I was hoping to sneak down to DC for the Inauguration but as with so many things in my life the logistics defeated me - that and an invitation to work in the Orchard the day before it happened.  Such is my delight in - and loyalty to -  my job that it convinced me to stay.  I'm glad it did.

Unlike other elections I've been at the Empire for all of the major events - nominations, acceptances, debates, elections - the whole smash.  That's been very different.  It's not the same as being directly involved in making calls, knocking on doors, arguing ideas - and ideals.  Perhaps I'll start to rethink that.

As has been noted earlier I tend to cry very easily when rocked by strong emotions - and since most of my emotions are that way I need to carry Kleenex with me a lot - or wash my sleeves.  The implications of all these events had me sniffing all day.  

I love to see the good guys win, such moments have a deep resonance for me.   I've not always experienced myself as a "good guy", much less a "winner".  Perhaps I have a simplistic experience of myself - I'm certain I do.  Getting past this has been a major motivation in a lot of what has happened in the last year or so.

Seeing Obama be inaugurated was powerful.  I had seen him from the very beginning, followed the fight, the setbacks, mistakes and irrational hatred arising from his candidacy.  Even in my fifties I'm surprised that I can watch a man five years my junior succeed and think "That's what I want to be like.  That's the kind of person I can be and should be, more often."

It's a surprise - to acknowledge that one has the possibility of realizing one's potential, even if it's moving to a lesser degree of foolishness.

People of color - no matter the conditions that nurtured (or didn't) them have a bit more to get through.  Sometimes greater, sometimes less, sometimes external or internal, enobling or enabling.

But be that as it may I think, at this moment, we have moved into a place different from any we have been in in most of human history.  To quote a soldier from a black Union Army regiment during the Second Peninsular Campaign of the Civil War:  "Bottom rail on top, now".  It may not be a total change but it is the beginning of full change.

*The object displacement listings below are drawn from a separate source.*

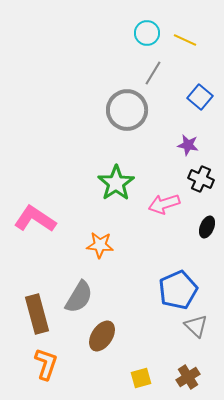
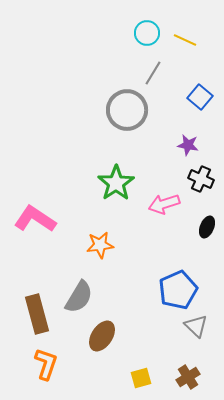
orange star: rotated 12 degrees counterclockwise
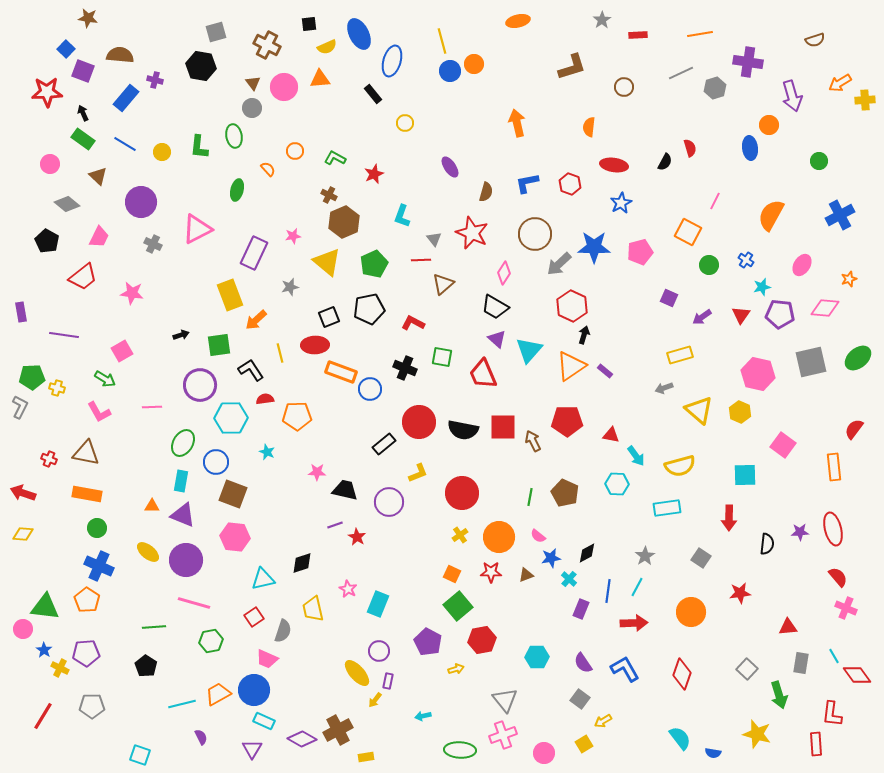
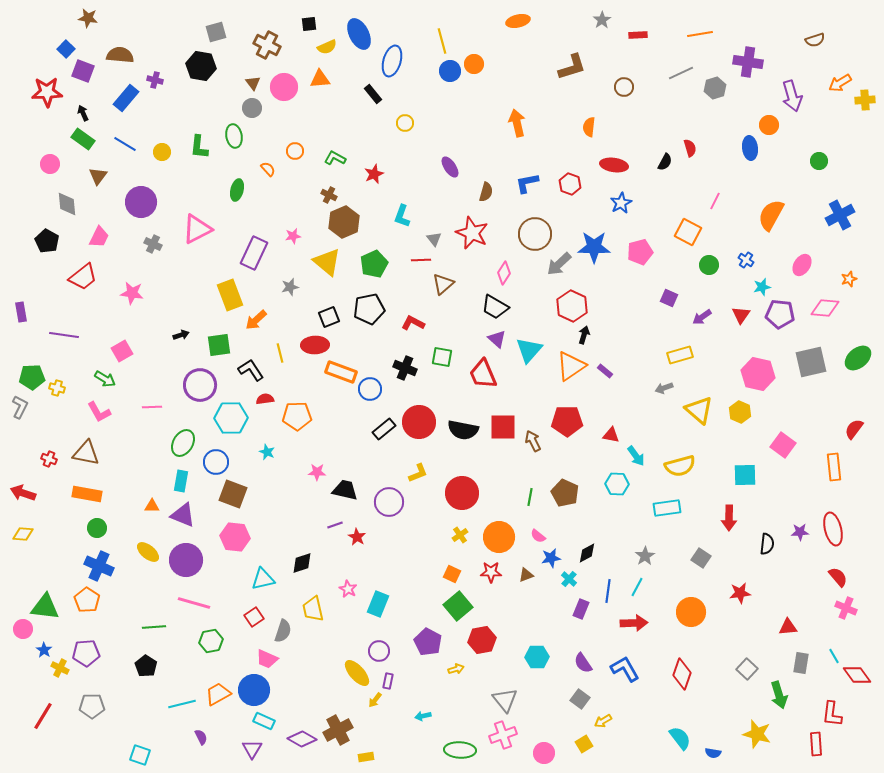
brown triangle at (98, 176): rotated 24 degrees clockwise
gray diamond at (67, 204): rotated 45 degrees clockwise
black rectangle at (384, 444): moved 15 px up
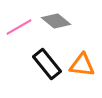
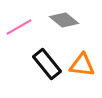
gray diamond: moved 8 px right, 1 px up
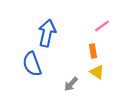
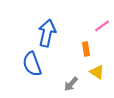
orange rectangle: moved 7 px left, 2 px up
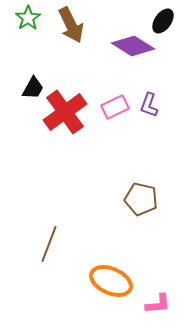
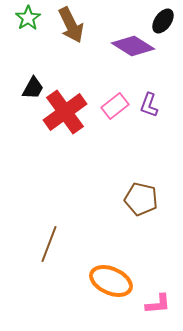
pink rectangle: moved 1 px up; rotated 12 degrees counterclockwise
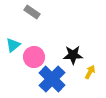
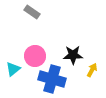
cyan triangle: moved 24 px down
pink circle: moved 1 px right, 1 px up
yellow arrow: moved 2 px right, 2 px up
blue cross: rotated 28 degrees counterclockwise
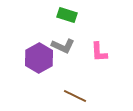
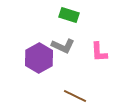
green rectangle: moved 2 px right
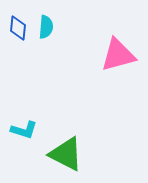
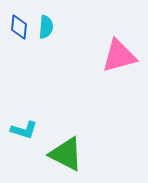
blue diamond: moved 1 px right, 1 px up
pink triangle: moved 1 px right, 1 px down
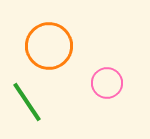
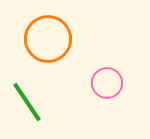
orange circle: moved 1 px left, 7 px up
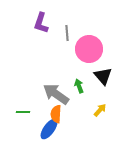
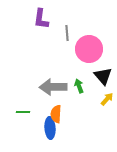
purple L-shape: moved 4 px up; rotated 10 degrees counterclockwise
gray arrow: moved 3 px left, 7 px up; rotated 36 degrees counterclockwise
yellow arrow: moved 7 px right, 11 px up
blue ellipse: moved 1 px right, 1 px up; rotated 40 degrees counterclockwise
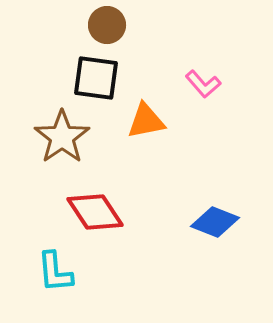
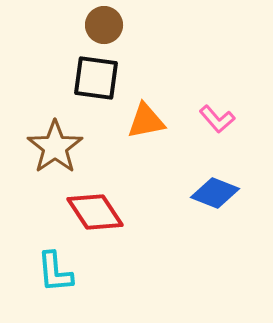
brown circle: moved 3 px left
pink L-shape: moved 14 px right, 35 px down
brown star: moved 7 px left, 10 px down
blue diamond: moved 29 px up
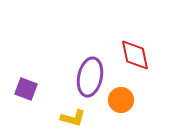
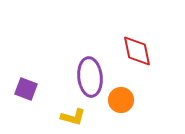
red diamond: moved 2 px right, 4 px up
purple ellipse: rotated 18 degrees counterclockwise
yellow L-shape: moved 1 px up
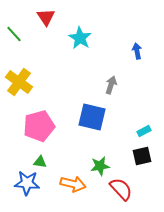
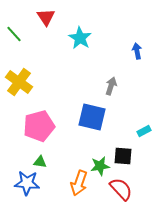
gray arrow: moved 1 px down
black square: moved 19 px left; rotated 18 degrees clockwise
orange arrow: moved 6 px right, 1 px up; rotated 95 degrees clockwise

That, of course, will only come when change comes to all the hears of the county, freely and with unquenchable grace.

But change has come.

Tuesday, January 20, 2009

12:53

Bush is boarding Marine One.

Oh - it's not Marine One anymore - it's Marine One only when the Pres. is in it.

So, is it "Moron One"?

Oh - Executive One.

I think it's wonderful that they are going through so much trouble to show us Bush leaving.

This, I think, is the classic definition of the Greek theatrical term "catharsis".

Wolf Blitzer - Anderson Cooper - don't get cocky.  This moment happened in spite of you.

OK - I'm going to get out and take a look around - maybe get some food that's not based on Cheetos.

Things go on - the President is off to sign more papers - later on the parade.


12:40


It's over.  Guests are being introduced.  

We sang the SSB.  Incredible moment.  

The party is breaking up.  More accurately it's moving to other venues.  

There is a lot of conversation.  People are excited, the voices are bright.

I suppose that's the word that best sums up this moment.  

There are a lot of thoughts about the implications of the emotions and ideals this moment implies.  If Obama pulls this off - if he gets people as involved - as committed to the hard stuff to come - as he apparently seems to want then it will transform the American psyche for generations to come.